Work instruction: Each entry needs to be reproduced verbatim.

(Material to process begins)

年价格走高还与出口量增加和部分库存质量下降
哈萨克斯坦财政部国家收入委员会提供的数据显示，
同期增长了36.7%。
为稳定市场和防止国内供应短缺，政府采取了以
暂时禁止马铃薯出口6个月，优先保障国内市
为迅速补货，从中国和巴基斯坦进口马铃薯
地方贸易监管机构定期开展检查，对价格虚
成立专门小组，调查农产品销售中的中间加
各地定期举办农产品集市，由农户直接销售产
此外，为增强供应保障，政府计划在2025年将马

(Material to process ends)

Answer box:
年价格走高还与出口量增加和部分库存质量下降
哈萨克斯坦财政部国家收入委员会提供的数据显示，
同期增长了36.7%。
为稳定市场和防止国内供应短缺，政府采取了以
暂时禁止马铃薯出口6个月，优先保障国内市
为迅速补货，从中国和巴基斯坦进口马铃薯
地方贸易监管机构定期开展检查，对价格虚
成立专门小组，调查农产品销售中的中间加
各地定期举办农产品集市，由农户直接销售产
此外，为增强供应保障，政府计划在2025年将马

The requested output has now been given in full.